Ménopause : pas de lien entre estrogènes et cancer du poumon

Une nouvelle étude suggère qu’un traitement à base d’estrogènes seuls n’augmente pas le risque de cancer du poumon chez les femmes post-ménopausées. Ces résultats publiés dans le Journal of the Cancer Institute précise ainsi le risque lié à ce traitement hormonal de la ménopause.

Lors du congrès 2009 de la société oncologique d’oncologie (ASCO – le plus grand congrès de cancérologie),

l’étude Women’s Health Initiative (WHI – incluant près 16 000 femmes fumeuses) avait révélé que le risque de contracter un

cancer du poumon est identique pour les femmes sous

traitement hormonal de la ménopause (THM) ou non. Mais lorsque le diagnostic de cancer du poumon est posé, le risque de décéder de ce cancer est augmenté de 61 % chez les femmes sous THM ! L’augmentation de la mortalité est particulièrement marquée chez les fumeuses puisqu’une femme sur 100 sous THM est décédée d’un cancer du poumon durant les 8 ans de suivi de l’étude. “Nous savons déjà que ces traitements combinés estroprogestatifs ont plus de risque de bénéfices, incluant un plus grand risque d’

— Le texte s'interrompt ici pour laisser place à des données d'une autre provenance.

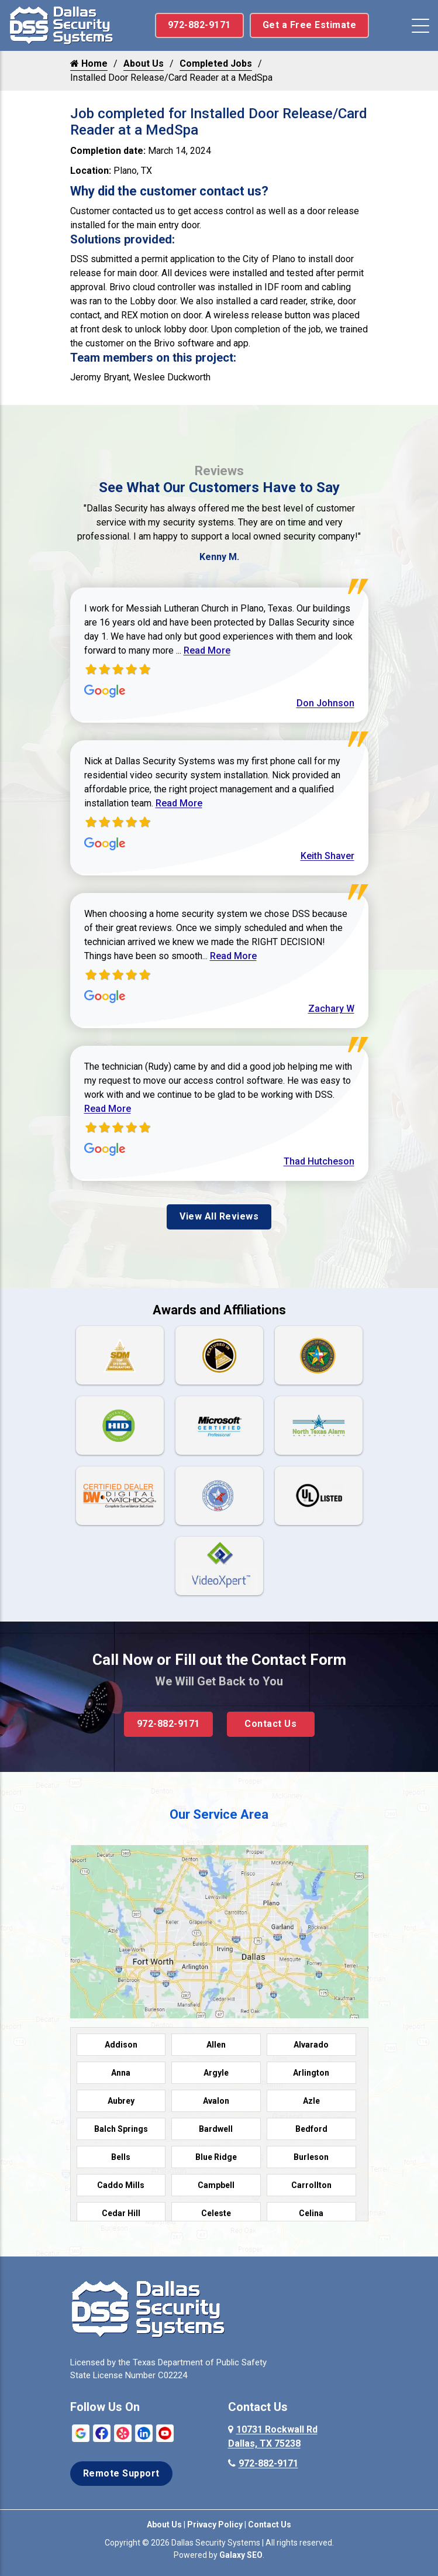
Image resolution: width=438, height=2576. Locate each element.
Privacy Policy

accident vasculaire cérébral et de

cancer du sein. Ces nouvelles données doivent amener ces femmes à discuter avec leur médecin de l’utilité de ces traitements, en particulier si elles fument“ avait alors conclu le Pr. Rowan Chlebowski de l’institut de recherche biomédicale de Los Angeles. Le même professeur revient sur les données de l’étude WHI pour évaluer l’impact des femmes qui prenaient un traitement par estrogènes seuls afin de savoir si ce traitement est aussi délétère que l’association estrogène+progestatif. L’étude conduite dans 40 centres incluant 10 739 femmes ménopausées (après hystérectomie) de 50 à 79 ans a ainsi permis de comparer : la moitié recevant quotidiennement une tablette d’estrogène équin de 0,625 mg et l’autre moitié un placebo. Les chercheurs ont constaté un seul décès supplémentaire dans le groupe sous estrogène (34 morts contre 33 dans le groupe sous placebo). Selon eux, l’utilisation d’estrogènes seuls n’est pas associée à la survenue ou la mortalité par cancer du poumon chez les femmes ayant subi une hystérectomie. Les chercheurs rappellent que selon l’étude WHI, bien que l’utilisation de combinaisons estroprogestatives et estrogènes seuls entraînent les mêmes risques cardiovasculaires (plus d’accidents vasculaires cérébraux et

d’infarctus), il existe de vraies différences quant aux effets de ces produits sur différents cancers. Les thérapies combinés augmentent de manière significative le risque de cancer du sein, alors que les estrogènes n’ont pas de conséquences (ou le réduisent même un peu). Enfin, les thérapies combinées réduisent le risque de cancer colorectal, alors que les estrogènes seuls n’ont pas de conséquences sur ce risque de cancer.En France, depuis 2003, les recommandations sur le traitement hormonal de la ménopause restent inchangées : En cas de bouffées de chaleur ou autres symptômes gênants (c’est-à-dire qui perturbent notablement la qualité de vie) ou en cas d’impossibilités de recourir à d’autres traitements contre

l’ostéoporose, un THM peut être instauré, si vous le souhaitez, pour une durée la plus courte possible. Dans ce cas, votre médecin devra vous donner une information claire sur les risques et il devra effectuer une réévaluation régulière du traitement, au moins une fois par an. Cette réévaluation pourra s’accompagner d’une suspension temporaire du traitement, afin de contrôler la persistance des symptômes et leur sévérité.
Dernière précision qui tombe sous le sens : la meilleure prévention du cancer du poumon reste d’arrêter de fumer… Et pour vous y aider, découvrez nos conseils dans notre dossier “

J’arrête de fumer“.
Luc BlanchotSources : Lung Cancer Among Postmenopausal Women Treated With Estrogen Alone in the Women’s Health Initiative Randomized Trial -Journal of the National Cancer Institute Advance Access published online on August 13, 2010 –

(abstract accessible en ligne)Abstract CRA1500 – Asco 2009Informations générales sur le traitement hormonal substitutif de la ménopause – Afssaps – juillet 2006

(document accessible en ligne)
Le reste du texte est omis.